Entre os séculos 17 e 19, o Brasil recebeu um grande fluxo de escravos vindos do Benin, que trouxeram com eles costumes e tradições que influenciaram a cultura brasileira. O acarajé e a feijoada, pratos típicos da culinária nacional, tiveram origem nas tradições trazidas por eles. E o candomblé tem influências do vodun, praticado no Benin. Afinal, que país é esse?

Que Pais Tem O Benin fica na costa ocidental da África, às margens do Golfo da Guiné (Foto: Reprodução/ Wikimedia Commons)

Localizado na porção ocidental da África, às margens do Golfo da Guiné, o Benin é um país estreito, de 120 mil quilômetros quadrados – um pouco menor que o estado do Ceará – e 9,6 milhões de habitantes.

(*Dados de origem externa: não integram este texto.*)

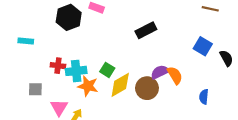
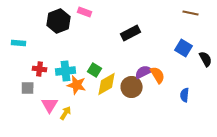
red cross: (58, 66) -> (40, 69), moved

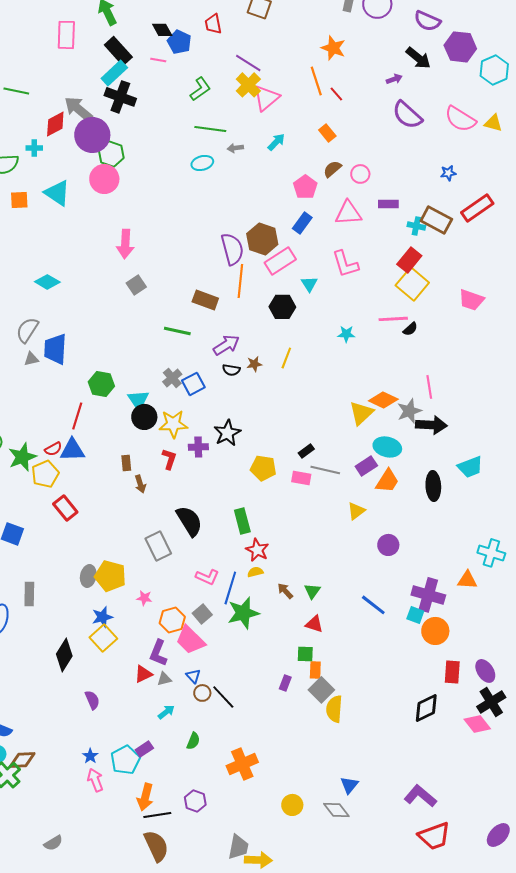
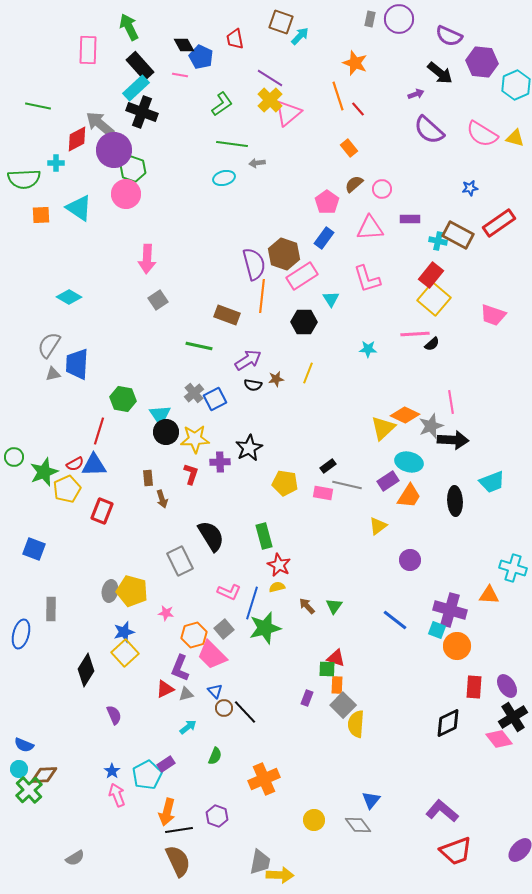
cyan arrow: (276, 142) -> (300, 36), moved
red rectangle: (65, 508) -> (102, 511), moved, turned 60
red triangle: (314, 624) -> (336, 658), moved

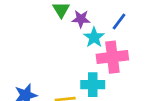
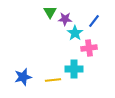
pink cross: (112, 57) -> (89, 48), size x0.7

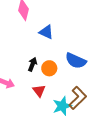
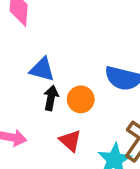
blue triangle: (46, 32) -> (42, 69), moved

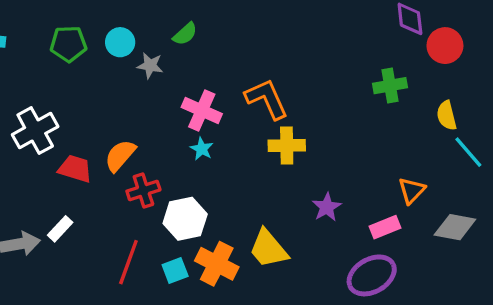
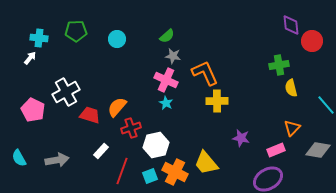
green semicircle: (185, 34) -> (167, 36), moved
green pentagon: (68, 44) -> (76, 31), moved
gray star: (150, 66) -> (173, 56), moved
yellow semicircle: (447, 116) -> (291, 88), moved
purple star: (327, 207) -> (241, 138), turned -30
white rectangle: (60, 229) -> (101, 151), moved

Faz divisa com Burkina Faso, Níger, Nigéria e Togo e sua capital é Porto-Novo, no extremo sul do país. Atualmente república presidencial, o Benin já foi parte de um grande reino chamado Daomé e, posteriormente, colônia francesa.

Uma das principais marcas da colonização é o idioma oficial: o francês. Apesar disso, línguas indígenas como o yoruba e o fon são muito falados no país.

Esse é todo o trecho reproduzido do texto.